WHAT YOU SHOULD DO: Would you give again, exactly as written, the lines from the opening of the records to the line with "Túnel do San", that line included and pictures excluded?

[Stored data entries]
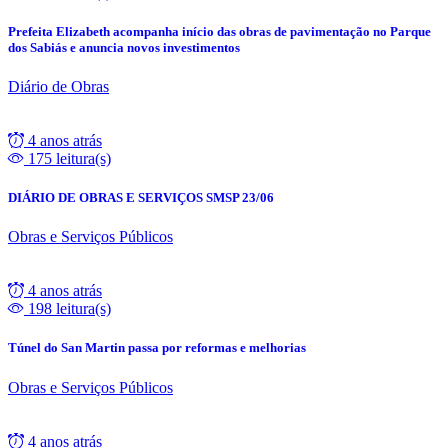
Prefeita Elizabeth acompanha início das obras de pavimentação no Parque
dos Sabiás e anuncia novos investimentos
Diário de Obras
4 anos atrás
175 leitura(s)
DIÁRIO DE OBRAS E SERVIÇOS SMSP 23/06
Obras e Serviços Públicos
4 anos atrás
198 leitura(s)
Túnel do San Martin passa por reformas e melhorias
Obras e Serviços Públicos
4 anos atrás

YOUR SOLUTION:
Prefeita Elizabeth acompanha início das obras de pavimentação no Parque
dos Sabiás e anuncia novos investimentos
Diário de Obras
4 anos atrás
175 leitura(s)
DIÁRIO DE OBRAS E SERVIÇOS SMSP 23/06
Obras e Serviços Públicos
4 anos atrás
198 leitura(s)
Túnel do San Martin passa por reformas e melhorias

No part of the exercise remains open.